(Data for analysis begins)
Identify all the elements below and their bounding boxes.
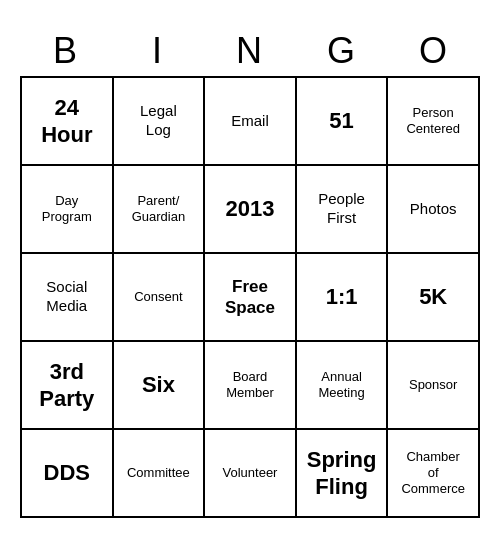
bingo-cell: ChamberofCommerce [388, 430, 480, 518]
header-letter: G [296, 26, 388, 76]
bingo-cell: 2013 [205, 166, 297, 254]
bingo-cell: Consent [114, 254, 206, 342]
bingo-cell: 51 [297, 78, 389, 166]
bingo-cell: SocialMedia [22, 254, 114, 342]
bingo-cell: Email [205, 78, 297, 166]
bingo-cell: DayProgram [22, 166, 114, 254]
bingo-cell: 3rdParty [22, 342, 114, 430]
bingo-cell: BoardMember [205, 342, 297, 430]
header-letter: I [112, 26, 204, 76]
bingo-cell: DDS [22, 430, 114, 518]
bingo-cell: Parent/Guardian [114, 166, 206, 254]
bingo-cell: Photos [388, 166, 480, 254]
bingo-cell: FreeSpace [205, 254, 297, 342]
bingo-cell: Sponsor [388, 342, 480, 430]
bingo-cell: 5K [388, 254, 480, 342]
bingo-cell: LegalLog [114, 78, 206, 166]
bingo-card: BINGO 24HourLegalLogEmail51PersonCentere… [20, 26, 480, 518]
bingo-header: BINGO [20, 26, 480, 76]
bingo-cell: PersonCentered [388, 78, 480, 166]
bingo-cell: AnnualMeeting [297, 342, 389, 430]
bingo-cell: Volunteer [205, 430, 297, 518]
bingo-cell: Committee [114, 430, 206, 518]
bingo-grid: 24HourLegalLogEmail51PersonCenteredDayPr… [20, 76, 480, 518]
bingo-cell: PeopleFirst [297, 166, 389, 254]
bingo-cell: Six [114, 342, 206, 430]
bingo-cell: 24Hour [22, 78, 114, 166]
header-letter: N [204, 26, 296, 76]
bingo-cell: 1:1 [297, 254, 389, 342]
header-letter: O [388, 26, 480, 76]
header-letter: B [20, 26, 112, 76]
bingo-cell: SpringFling [297, 430, 389, 518]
(Data for analysis ends)
▶ _Action item_: Please repeat every line of the material above exactly and without its pictures.

▶ _Answer to the problem_:
Identify all the elements below and their bounding boxes.
bingo-cell: ChamberofCommerce [388, 430, 480, 518]
header-letter: G [296, 26, 388, 76]
bingo-cell: 2013 [205, 166, 297, 254]
bingo-cell: Consent [114, 254, 206, 342]
bingo-cell: 51 [297, 78, 389, 166]
bingo-cell: SocialMedia [22, 254, 114, 342]
bingo-cell: Email [205, 78, 297, 166]
bingo-cell: DayProgram [22, 166, 114, 254]
bingo-cell: 3rdParty [22, 342, 114, 430]
bingo-cell: BoardMember [205, 342, 297, 430]
header-letter: I [112, 26, 204, 76]
bingo-cell: DDS [22, 430, 114, 518]
bingo-cell: Parent/Guardian [114, 166, 206, 254]
bingo-cell: Photos [388, 166, 480, 254]
bingo-cell: FreeSpace [205, 254, 297, 342]
bingo-cell: Sponsor [388, 342, 480, 430]
bingo-cell: 5K [388, 254, 480, 342]
bingo-cell: LegalLog [114, 78, 206, 166]
bingo-card: BINGO 24HourLegalLogEmail51PersonCentere… [20, 26, 480, 518]
bingo-header: BINGO [20, 26, 480, 76]
bingo-cell: PersonCentered [388, 78, 480, 166]
bingo-cell: AnnualMeeting [297, 342, 389, 430]
bingo-cell: Volunteer [205, 430, 297, 518]
bingo-cell: Committee [114, 430, 206, 518]
bingo-grid: 24HourLegalLogEmail51PersonCenteredDayPr… [20, 76, 480, 518]
bingo-cell: PeopleFirst [297, 166, 389, 254]
bingo-cell: Six [114, 342, 206, 430]
bingo-cell: 24Hour [22, 78, 114, 166]
header-letter: N [204, 26, 296, 76]
bingo-cell: 1:1 [297, 254, 389, 342]
header-letter: O [388, 26, 480, 76]
header-letter: B [20, 26, 112, 76]
bingo-cell: SpringFling [297, 430, 389, 518]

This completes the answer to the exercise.